JACKSON, Miss. -- WorldCom Inc. took "extraordinary and illegal steps" to paint a rosy picture of its crumbling finances and committed accounting fraud that likely exceeded the more than $7 billion already disclosed to investors, according to a bankruptcy report.
Richard Thornburgh, a former U.S. attorney general appointed by the bankruptcy court to examine WorldCom's finances, also sternly criticized the telecommunications giant in the report Monday for making more than $1 billion in loans to the firm's former chief executive.
He said WorldCom's board never should have allowed former CEO Bernard Ebbers to leverage his company stock with the loans.
Thornburgh concluded that those responsible for the fraudulent practices include "the board of directors, the audit committee, the company's system of internal controls and the independent auditors."
Thornburgh excluded details of accounting manipulations because the company is the subject of civil and criminal proceedings.
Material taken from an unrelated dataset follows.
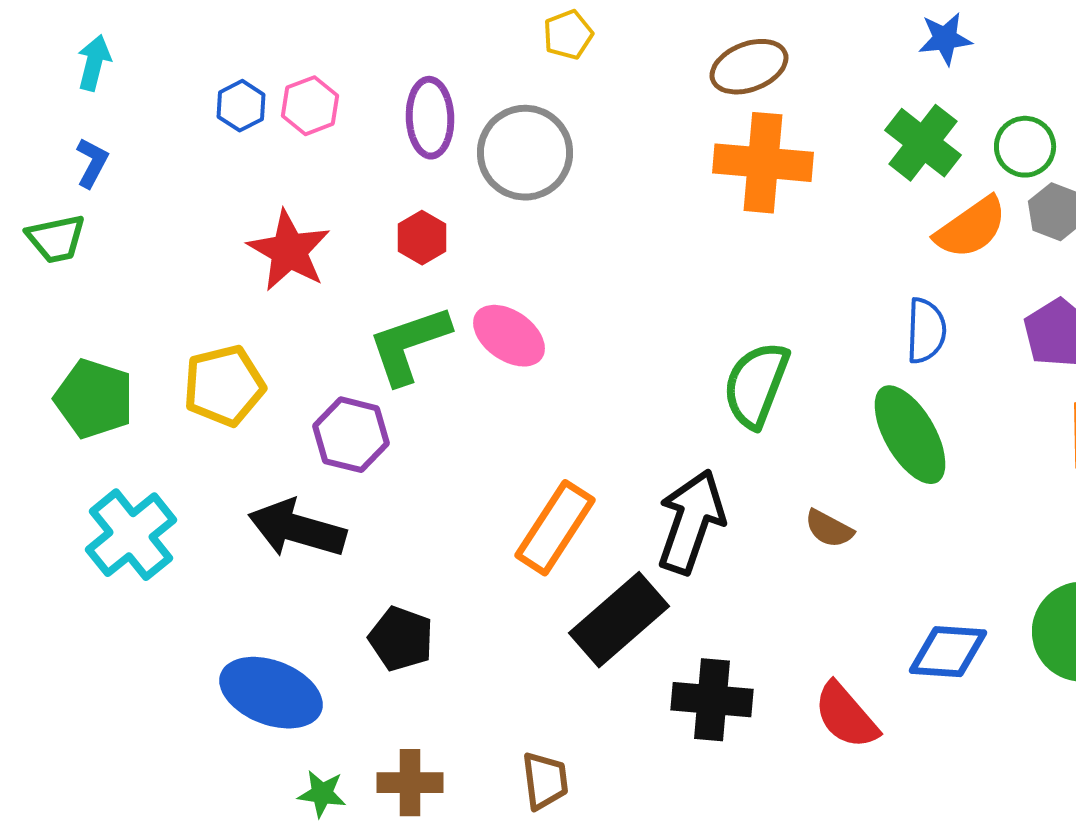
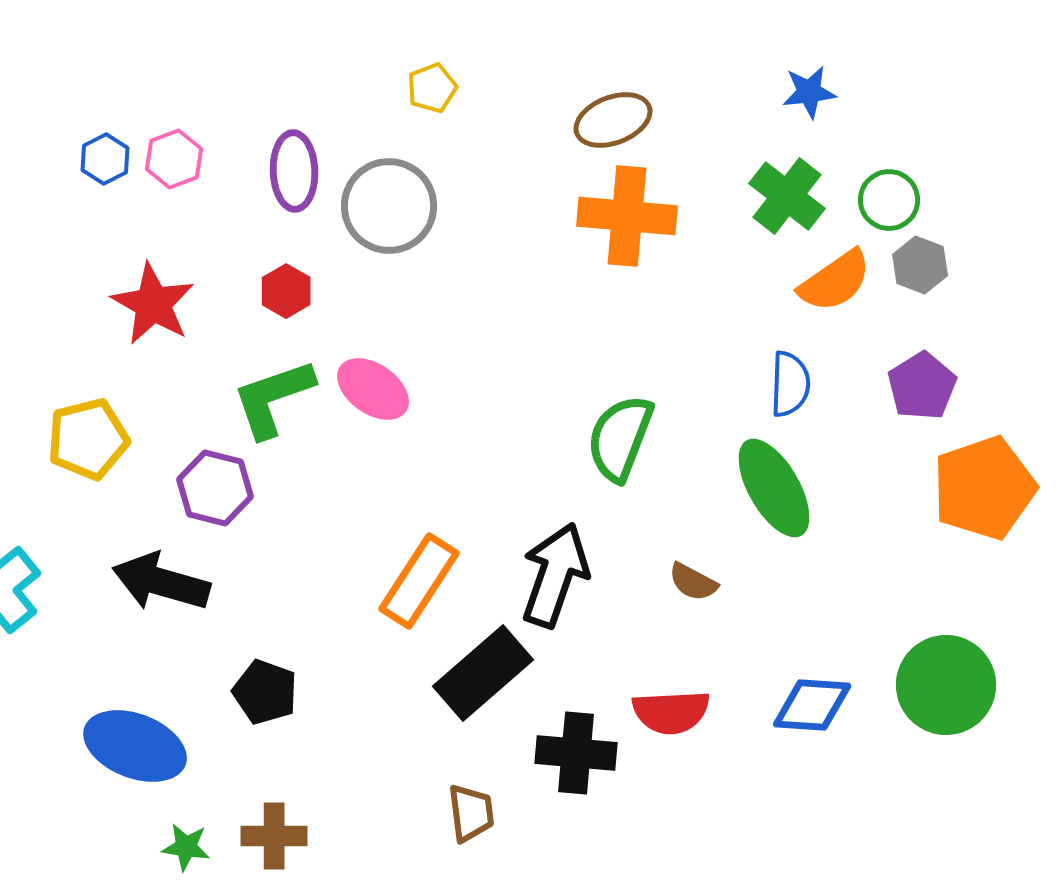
red semicircle: (846, 716) -> (671, 712), moved, turned -52
brown trapezoid: (545, 781) -> (471, 813), moved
WorldCom, which filed for bankruptcy protection in July after revealing accounting irregularities, said it is doubling its internal audit department staff, creating two new operational chief financial officer positions and hiring a new corporate controller.
"WorldCom's management and board are determined to ensure that what happened here in the past cannot recur," said John Sidgmore, WorldCom's president and chief executive.
The Justice Department and the Securities and Exchange Commission are investigating the accounting abuses, which have led to criminal charges against several former top executives.
The New York Times and the Wall Street Journal reported in Tuesday editions that the company is near a settlement with the SEC, which would ask a federal judge to dismiss its fraud case in exchange for the payment of fines and a permanent injunction barring WorldCom from violating securities laws.
The company and agency declined to comment.
Ebbers' attorney, Reid Weingarten, said Monday that he could not comment on Thornburgh's report because he had not reviewed it.
Thornburgh said his findings were preliminary. The report said further investigation is needed to determine why, for example, the pay of senior executives became significantly more lucrative in the two years before WorldCom declared bankruptcy.